Klub Polki na obczyźnie, Świat według Polki, 2017
„Emigracja stawia ludzi w dziwnych sytuacjach, które jak
lustra pokazują ich nowe oblicza, czasem zaskakująco bojowe, czasem mówiące
słowami, których się nigdy wcześniej nie używało.”
(Dominika H.)
Świat
według Polki wzbudził moje
zainteresowanie oczywiście ze względu na to, że sama od 9 lat jestem Polką na emigracji.

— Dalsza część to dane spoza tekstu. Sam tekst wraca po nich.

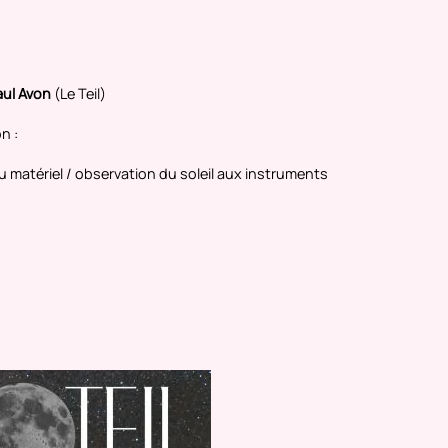
aul Avon
(Le Teil)
n :
 du matériel / observation du soleil aux instruments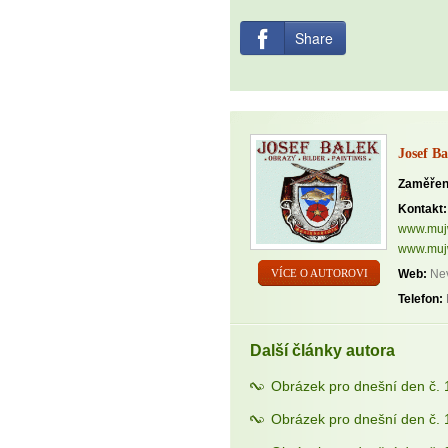
Share
Josef Ba
Zaměřen
Kontakt:
www.mujw
www.mujw
Web:
Nev
VÍCE O AUTOROVI
Telefon:
Další články autora
Obrázek pro dnešní den č. 
Obrázek pro dnešní den č. 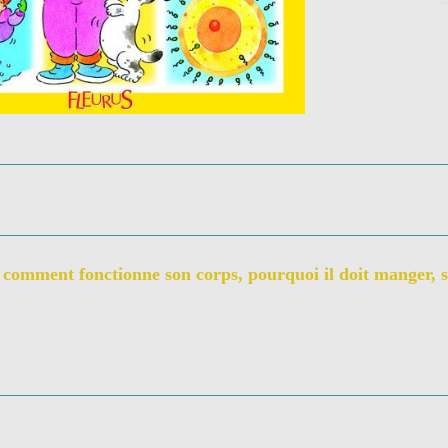
comment fonctionne son corps, pourquoi il doit manger, se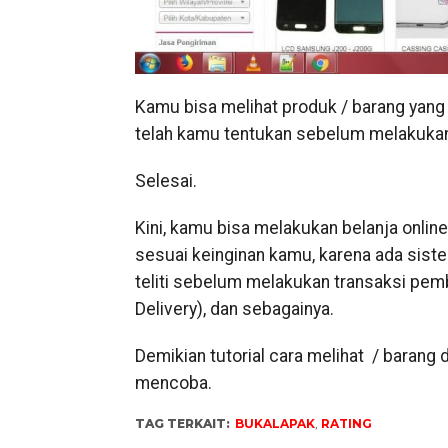
Kamu bisa melihat produk / barang yang
telah kamu tentukan sebelum melakukan
Selesai.
Kini, kamu bisa melakukan belanja onli
sesuai keinginan kamu, karena ada siste
teliti sebelum melakukan transaksi pemb
Delivery), dan sebagainya.
Demikian tutorial cara melihat / barang 
mencoba.
TAG TERKAIT:
BUKALAPAK
,
RATING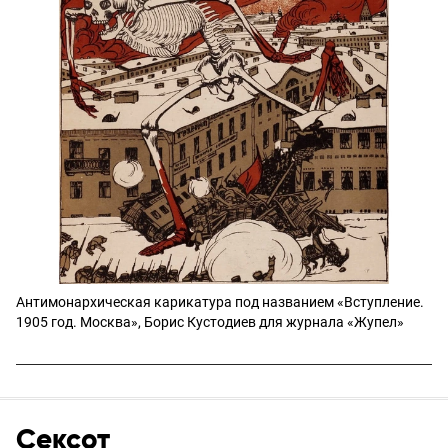
Антимонархическая карикатура под названием «Вступление.
1905 год. Москва», Борис Кустодиев для журнала «Жупел»
Сексот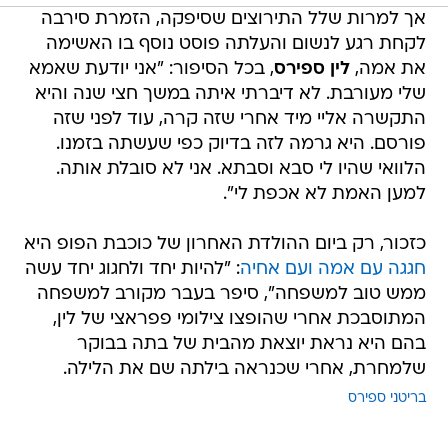
אך למרות שלל התירוצים שסיפקה, הזמרת סירבה
לקחת רגע לנשום והעלתה פוסט נוסף בו האשימה
את אמה,
לין ספירס
, בכל הסיפור: "אני יודעת שאמא
שלי מעורבת. לא דיברתי איתה במשך חצי שנה והיא
התקשרה אליי מיד אחרי שזה קרה, עוד לפני שזה
פורסם. היא גרמה לזה בדיוק כפי שעשתה בזמנו.
הלוואי שהיו לי סבא וסבתא. אני לא סובלת אותה.
למען האמת לא אכפת לי".
כזכור, רק ביום ההולדת האחרון של כוכבת הפופ היא
חגגה עם אמה ועם אחיה
: "להיות יחד ולחגוג יחד עשה
ממש טוב למשפחה", סיפר בעבר מקורב למשפחה
המתוסבכת אחרי שהופצו צילומי פפראצי של לין,
בהם היא נראת יוצאת מהבית של בתה בבוקר
שלמחרת, אחרי שכנראה בילתה שם את הלילה.
בריטני ספירס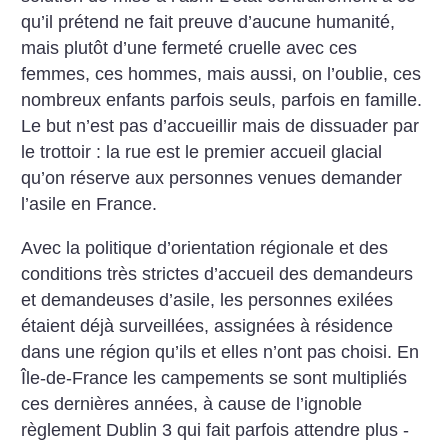
qu’il prétend ne fait preuve d’aucune humanité,
mais plutôt d’une fermeté cruelle avec ces
femmes, ces hommes, mais aussi, on l’oublie, ces
nombreux enfants parfois seuls, parfois en famille.
Le but n’est pas d’accueillir mais de dissuader par
le trottoir : la rue est le premier accueil glacial
qu’on réserve aux personnes venues demander
l’asile en France.
Avec la politique d’orientation régionale et des
conditions très strictes d’accueil des demandeurs
et demandeuses d’asile, les personnes exilées
étaient déjà surveillées, assignées à résidence
dans une région qu’ils et elles n’ont pas choisi. En
Île-de-France les campements se sont multipliés
ces dernières années, à cause de l’ignoble
règlement Dublin 3 qui fait parfois attendre plus ­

Byłam więc ciekawa czy odnajdę siebie na stronach tej książki. Czy odczucia
moje i innych Polek są podobne. To nie było niestety dobre podejście. Bo mniej
tu opowieści o przemyśleniach wewnętrznych a więcej raczej po prostu o
emigracyjnych przygodach na różnych kontynentach, wśród przeróżnych języków i
niecodziennych okoliczności. Autorki opowiadają o swoich przeżyciach, o
tym co dało im siłę do przetrwania w trudnych momentach poza granicami
ojczyzny lub co je zaskoczyło w nowej rzeczywistości. Generalnie więc czyta się przyjemnie, a przesłanie jakie przebiło się
do mnie po ukończeniu to przede wszystkim optymizm i chęć działania. Polka może
wszystko i ze wszystkim sobie poradzi. Siłą rzeczy więc, podświadomie zaczęłam
przypominać sobie swoje własne przygody.
Opowiadania nie są równe artystycznie. Pojawiają się tu
lepsze i gorsze autorki. Nie o to chyba jednak chodzi aby je pod tym względem
oceniać. Biorąc do ręki tę książkę wiedziałam, że nie pisały jej pisarki z
powołania, tylko blogerki, które lubią utrwalać w druku swoje myśli i dzielić
się inspiracjami. Zbiór ten jest różnorodny, od zabawnych przez pouczające,
wzbudzające refleksję po niezwykłe i ekscytujące. Niektóre teksty zasługują na
miano dobrego reportażu. Utożsamić się z nimi nie mogę, na pewno jednak polecam
jako przyjemną lekturę, nie tylko dla Polek na emigracji. Przez swoją
uniwersalność powinny dotrzeć również do kobiet w Polsce. Jestem pewna, że
zmotywują je do odkrywania świata i siebie na nowo.